Thursday, January 29, 2009
Too much
Have you ever found yourself SO tired that even moving around sounds painful and unnecessary? Yeah, I'm there. It is only the second week of school people and I am beyond tired now, I'm downright exhausted. My brain forgot where it's off switch is. I honestly can't stop thinking. When I'm at work, I'm worried about school and if I'm doing everything there to the best of my ability because by the time I get a chance to do any homework, I'm running on fumes.
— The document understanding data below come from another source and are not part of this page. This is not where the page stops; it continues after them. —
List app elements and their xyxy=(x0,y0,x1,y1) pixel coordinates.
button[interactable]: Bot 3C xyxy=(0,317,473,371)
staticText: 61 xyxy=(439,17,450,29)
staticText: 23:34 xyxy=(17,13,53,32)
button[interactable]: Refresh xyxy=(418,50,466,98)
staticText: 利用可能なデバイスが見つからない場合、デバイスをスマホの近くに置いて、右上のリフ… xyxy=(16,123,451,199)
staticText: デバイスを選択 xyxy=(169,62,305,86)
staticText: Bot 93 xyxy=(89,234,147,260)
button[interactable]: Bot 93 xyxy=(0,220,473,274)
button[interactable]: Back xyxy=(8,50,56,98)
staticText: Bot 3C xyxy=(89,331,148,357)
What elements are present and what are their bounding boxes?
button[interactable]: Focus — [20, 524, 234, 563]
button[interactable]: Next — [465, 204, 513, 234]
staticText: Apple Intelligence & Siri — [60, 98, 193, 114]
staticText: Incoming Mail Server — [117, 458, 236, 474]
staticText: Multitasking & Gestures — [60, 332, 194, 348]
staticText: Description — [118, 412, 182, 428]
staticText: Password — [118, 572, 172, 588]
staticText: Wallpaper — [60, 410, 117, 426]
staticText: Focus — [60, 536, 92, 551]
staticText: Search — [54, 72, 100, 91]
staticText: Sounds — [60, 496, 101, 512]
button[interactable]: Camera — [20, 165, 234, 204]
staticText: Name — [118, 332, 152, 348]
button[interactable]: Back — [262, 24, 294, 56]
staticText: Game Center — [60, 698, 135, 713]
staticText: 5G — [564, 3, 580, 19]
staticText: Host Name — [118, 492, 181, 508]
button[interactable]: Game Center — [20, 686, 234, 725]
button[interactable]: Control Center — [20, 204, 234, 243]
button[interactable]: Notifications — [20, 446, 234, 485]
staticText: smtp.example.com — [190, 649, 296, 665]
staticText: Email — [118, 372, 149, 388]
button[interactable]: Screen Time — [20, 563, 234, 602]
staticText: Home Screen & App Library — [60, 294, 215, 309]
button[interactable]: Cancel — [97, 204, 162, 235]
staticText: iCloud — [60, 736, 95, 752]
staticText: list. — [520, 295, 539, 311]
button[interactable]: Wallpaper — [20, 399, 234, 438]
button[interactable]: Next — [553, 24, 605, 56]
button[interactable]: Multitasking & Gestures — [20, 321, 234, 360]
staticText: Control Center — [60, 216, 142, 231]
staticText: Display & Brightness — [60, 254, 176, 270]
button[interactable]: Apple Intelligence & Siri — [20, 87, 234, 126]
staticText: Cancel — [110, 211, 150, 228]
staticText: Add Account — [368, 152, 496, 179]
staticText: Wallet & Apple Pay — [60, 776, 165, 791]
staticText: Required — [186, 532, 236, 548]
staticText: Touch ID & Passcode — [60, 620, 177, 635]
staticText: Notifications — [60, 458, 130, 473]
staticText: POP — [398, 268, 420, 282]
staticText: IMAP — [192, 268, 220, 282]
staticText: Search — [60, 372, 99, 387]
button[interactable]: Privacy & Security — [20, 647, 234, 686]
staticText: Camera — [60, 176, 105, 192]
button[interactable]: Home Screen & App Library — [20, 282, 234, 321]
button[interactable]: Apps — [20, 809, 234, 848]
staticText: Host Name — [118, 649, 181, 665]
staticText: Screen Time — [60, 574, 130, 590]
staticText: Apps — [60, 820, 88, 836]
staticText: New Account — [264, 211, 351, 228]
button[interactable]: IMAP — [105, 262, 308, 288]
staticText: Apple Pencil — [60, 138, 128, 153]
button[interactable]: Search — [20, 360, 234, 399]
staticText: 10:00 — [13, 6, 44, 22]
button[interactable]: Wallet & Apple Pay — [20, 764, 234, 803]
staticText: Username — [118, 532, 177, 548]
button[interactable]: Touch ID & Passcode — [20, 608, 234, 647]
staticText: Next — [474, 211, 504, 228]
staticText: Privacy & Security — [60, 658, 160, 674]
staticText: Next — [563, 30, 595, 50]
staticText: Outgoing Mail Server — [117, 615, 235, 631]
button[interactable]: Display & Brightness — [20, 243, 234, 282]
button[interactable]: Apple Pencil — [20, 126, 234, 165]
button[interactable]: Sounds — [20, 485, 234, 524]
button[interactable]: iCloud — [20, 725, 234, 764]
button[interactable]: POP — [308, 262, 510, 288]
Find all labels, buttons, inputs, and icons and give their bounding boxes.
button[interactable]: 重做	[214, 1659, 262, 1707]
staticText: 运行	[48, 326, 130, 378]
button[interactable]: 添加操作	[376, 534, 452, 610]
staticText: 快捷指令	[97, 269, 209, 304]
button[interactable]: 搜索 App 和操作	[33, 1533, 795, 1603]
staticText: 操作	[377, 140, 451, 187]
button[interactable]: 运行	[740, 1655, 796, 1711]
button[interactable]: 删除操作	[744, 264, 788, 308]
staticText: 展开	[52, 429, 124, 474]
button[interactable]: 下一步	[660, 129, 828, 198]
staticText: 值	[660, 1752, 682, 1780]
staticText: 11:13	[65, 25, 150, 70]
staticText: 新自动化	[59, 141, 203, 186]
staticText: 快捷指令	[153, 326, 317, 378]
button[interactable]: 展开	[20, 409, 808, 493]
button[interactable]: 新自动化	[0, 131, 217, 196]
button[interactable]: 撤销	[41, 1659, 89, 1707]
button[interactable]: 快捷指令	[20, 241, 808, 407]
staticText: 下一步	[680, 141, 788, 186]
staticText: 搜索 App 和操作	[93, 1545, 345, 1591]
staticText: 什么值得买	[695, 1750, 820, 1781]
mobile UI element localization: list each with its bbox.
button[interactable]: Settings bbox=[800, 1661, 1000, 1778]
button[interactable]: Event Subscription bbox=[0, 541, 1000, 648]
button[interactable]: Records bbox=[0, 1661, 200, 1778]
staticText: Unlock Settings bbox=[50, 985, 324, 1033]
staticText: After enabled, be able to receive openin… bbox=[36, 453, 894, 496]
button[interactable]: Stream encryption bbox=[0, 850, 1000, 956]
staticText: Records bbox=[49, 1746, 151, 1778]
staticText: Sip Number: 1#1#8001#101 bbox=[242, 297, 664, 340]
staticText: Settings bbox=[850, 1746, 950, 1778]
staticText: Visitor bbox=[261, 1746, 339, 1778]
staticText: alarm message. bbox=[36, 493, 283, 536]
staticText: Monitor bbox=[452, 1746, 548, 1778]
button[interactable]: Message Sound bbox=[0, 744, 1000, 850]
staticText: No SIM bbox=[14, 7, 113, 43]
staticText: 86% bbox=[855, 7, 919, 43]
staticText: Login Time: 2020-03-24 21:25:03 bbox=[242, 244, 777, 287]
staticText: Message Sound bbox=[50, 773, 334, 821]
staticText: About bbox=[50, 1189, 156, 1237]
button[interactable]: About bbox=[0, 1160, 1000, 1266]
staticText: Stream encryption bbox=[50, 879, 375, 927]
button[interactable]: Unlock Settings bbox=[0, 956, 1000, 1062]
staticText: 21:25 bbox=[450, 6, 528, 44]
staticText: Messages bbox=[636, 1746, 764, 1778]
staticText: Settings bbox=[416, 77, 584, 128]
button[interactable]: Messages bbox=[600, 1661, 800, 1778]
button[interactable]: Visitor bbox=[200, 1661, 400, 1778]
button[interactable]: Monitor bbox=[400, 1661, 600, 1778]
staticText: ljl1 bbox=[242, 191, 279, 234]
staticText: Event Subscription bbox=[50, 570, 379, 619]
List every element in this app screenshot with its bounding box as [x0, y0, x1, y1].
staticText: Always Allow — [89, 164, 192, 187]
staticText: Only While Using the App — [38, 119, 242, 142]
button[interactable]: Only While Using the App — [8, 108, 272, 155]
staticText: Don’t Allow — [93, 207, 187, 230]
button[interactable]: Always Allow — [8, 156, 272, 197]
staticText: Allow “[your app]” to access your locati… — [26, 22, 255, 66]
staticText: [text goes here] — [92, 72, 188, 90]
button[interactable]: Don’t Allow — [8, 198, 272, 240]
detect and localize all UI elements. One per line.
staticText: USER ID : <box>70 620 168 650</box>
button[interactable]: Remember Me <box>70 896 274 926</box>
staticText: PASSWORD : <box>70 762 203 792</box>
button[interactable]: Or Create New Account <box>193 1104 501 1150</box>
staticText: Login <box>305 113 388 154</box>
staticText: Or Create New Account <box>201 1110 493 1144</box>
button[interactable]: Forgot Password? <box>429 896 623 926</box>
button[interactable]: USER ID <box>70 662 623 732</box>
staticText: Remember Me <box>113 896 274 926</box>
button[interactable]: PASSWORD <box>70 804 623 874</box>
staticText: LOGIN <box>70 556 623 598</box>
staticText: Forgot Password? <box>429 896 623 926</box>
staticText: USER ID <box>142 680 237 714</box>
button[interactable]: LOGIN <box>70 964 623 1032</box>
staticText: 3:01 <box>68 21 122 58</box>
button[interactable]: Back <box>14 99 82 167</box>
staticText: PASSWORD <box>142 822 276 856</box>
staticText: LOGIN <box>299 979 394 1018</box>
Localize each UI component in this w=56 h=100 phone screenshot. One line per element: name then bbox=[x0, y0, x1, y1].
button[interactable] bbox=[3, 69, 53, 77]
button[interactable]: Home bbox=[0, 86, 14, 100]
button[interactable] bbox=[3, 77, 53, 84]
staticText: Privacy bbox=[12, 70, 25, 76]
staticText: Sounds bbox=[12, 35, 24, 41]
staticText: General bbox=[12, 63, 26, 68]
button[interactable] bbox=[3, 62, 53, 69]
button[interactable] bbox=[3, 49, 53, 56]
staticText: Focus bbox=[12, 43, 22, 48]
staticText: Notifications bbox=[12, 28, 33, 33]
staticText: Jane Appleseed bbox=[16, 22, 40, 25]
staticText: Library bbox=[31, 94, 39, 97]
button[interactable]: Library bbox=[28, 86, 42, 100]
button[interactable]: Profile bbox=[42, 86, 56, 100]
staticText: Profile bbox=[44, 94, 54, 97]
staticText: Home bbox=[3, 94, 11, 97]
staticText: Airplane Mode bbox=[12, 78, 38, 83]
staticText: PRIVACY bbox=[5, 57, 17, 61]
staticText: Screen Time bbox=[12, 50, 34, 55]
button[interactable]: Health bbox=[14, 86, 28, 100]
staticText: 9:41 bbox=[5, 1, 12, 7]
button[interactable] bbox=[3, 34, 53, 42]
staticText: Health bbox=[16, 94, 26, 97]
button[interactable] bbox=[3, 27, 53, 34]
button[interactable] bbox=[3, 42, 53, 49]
When I'm at school or doing homework, I'm worried that I'm missing something at work, maybe I forgot to return a call or send an email. And all the while I am worrying if my husband feels loved. Am I making a concerted effort to make him feel like he's more important than anything else? Am I making him my top priority? Is our house clean enough? Do I have time to cook dinner? Are his clothes clean? I realize that he's a big kid and can do all of this himself but I absolutely LOVE taking care of him. I want to be the one that washes clothes and cooks and cleans - and he helps, I'm not some 50's house wife. But I'm tired. I'm exhausted. I believe now when my mom said you can do too much, so much that nothing seems good enough...i'm so there. Sorry to dishearten you or be debbie downer but I had to get it out of me. Pray that I have the strength to work 40 hours a week and go to take my 12 hours and do WELL in them, that I can give my husband the attention and love he so deserves. That's it for now...
Subscribe to:
Post Comments (Atom)
1 comment:
Girlfriend- i'm praying for you and you pray for me! i COMPLETELY understand the whole school thing, however, i don't have a husband but i can say that half the time i'm telling myself, "i need to wash MY clothes, clean MY kitchen, etc...." i just finished mid-terms tonight around 12:45 a.m. and why in the heck am i up at 2:15....can't sleep. i've had more sleepless nights since i've been in school than EVER before and i'm exhausted- what's the deal! anyway.....hang in there.....it's ALL worth it (that's what i keep telling myself) ha! LOVE YOU!